A Visual Network Analysis Method for Large Scale Parallel I/O Systems
|Title||A Visual Network Analysis Method for Large Scale Parallel I/O Systems|
|Publication Type||Conference Paper|
|Year of Publication||2012|
|Authors||Sigovan, C, Muelder, C, Ma, K, Cope, J, Iskra, K, Ross, RB|
|Conference Name||International Parallel and Distributed Processing Symposium (IPDPS 2013)|
Parallel applications rely on I/O to load data, store end results, and protect partial results from being lost to system failure. Parallel I/O performance thus has a direct and significant impact on application performance.
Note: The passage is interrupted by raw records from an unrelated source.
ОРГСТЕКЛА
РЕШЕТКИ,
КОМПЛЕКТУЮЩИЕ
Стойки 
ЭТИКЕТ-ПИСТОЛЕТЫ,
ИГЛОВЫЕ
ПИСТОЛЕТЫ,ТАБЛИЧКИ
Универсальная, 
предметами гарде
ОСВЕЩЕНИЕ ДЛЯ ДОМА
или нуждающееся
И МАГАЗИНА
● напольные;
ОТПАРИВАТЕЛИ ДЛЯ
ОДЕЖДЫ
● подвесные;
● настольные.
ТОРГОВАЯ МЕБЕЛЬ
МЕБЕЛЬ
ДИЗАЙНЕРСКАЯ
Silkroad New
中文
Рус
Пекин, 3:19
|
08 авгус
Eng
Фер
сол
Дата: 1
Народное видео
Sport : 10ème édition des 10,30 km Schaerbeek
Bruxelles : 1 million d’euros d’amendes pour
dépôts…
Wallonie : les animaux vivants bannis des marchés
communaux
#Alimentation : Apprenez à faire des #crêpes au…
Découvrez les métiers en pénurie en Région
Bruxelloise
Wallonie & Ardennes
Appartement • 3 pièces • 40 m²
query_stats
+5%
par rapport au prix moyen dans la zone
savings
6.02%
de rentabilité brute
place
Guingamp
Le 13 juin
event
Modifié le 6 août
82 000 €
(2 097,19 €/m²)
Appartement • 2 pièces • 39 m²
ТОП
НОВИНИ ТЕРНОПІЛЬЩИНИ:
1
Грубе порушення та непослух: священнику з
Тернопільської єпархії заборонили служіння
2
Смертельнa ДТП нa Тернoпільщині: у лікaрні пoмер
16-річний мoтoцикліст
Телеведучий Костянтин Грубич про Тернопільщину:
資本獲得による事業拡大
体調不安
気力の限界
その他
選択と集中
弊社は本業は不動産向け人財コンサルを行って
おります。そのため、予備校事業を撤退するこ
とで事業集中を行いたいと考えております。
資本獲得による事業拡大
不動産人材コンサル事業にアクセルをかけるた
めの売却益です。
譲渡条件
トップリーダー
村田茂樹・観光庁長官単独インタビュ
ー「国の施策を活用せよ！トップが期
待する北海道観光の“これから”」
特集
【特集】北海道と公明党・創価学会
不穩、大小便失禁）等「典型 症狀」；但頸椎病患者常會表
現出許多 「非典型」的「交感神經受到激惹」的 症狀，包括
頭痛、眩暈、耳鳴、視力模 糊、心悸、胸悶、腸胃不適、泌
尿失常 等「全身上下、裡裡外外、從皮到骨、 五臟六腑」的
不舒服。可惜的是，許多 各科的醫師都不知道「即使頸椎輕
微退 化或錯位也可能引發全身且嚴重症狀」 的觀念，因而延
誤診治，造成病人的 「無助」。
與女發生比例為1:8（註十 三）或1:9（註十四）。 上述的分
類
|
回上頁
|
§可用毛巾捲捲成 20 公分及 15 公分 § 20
Because supercomputer I/O systems are large and complex, one cannot directly analyze their activity traces. While several visual or automated analysis tools for large-scale HPC log data exist, analysis research in the high-performance computing field is geared toward computation performance rather than I/O performance. Additionally, existing methods usually do not capture the network characteristics of HPC I/O systems. We present a visual analysis method for I/O trace data that takes into account the fact that HPC I/O systems can be represented as networks. We illustrate performance metrics in a way that facilitates the identification of abnormal behavior or performance problems. We demonstrate our approach on I/O traces collected from existing systems at different scales.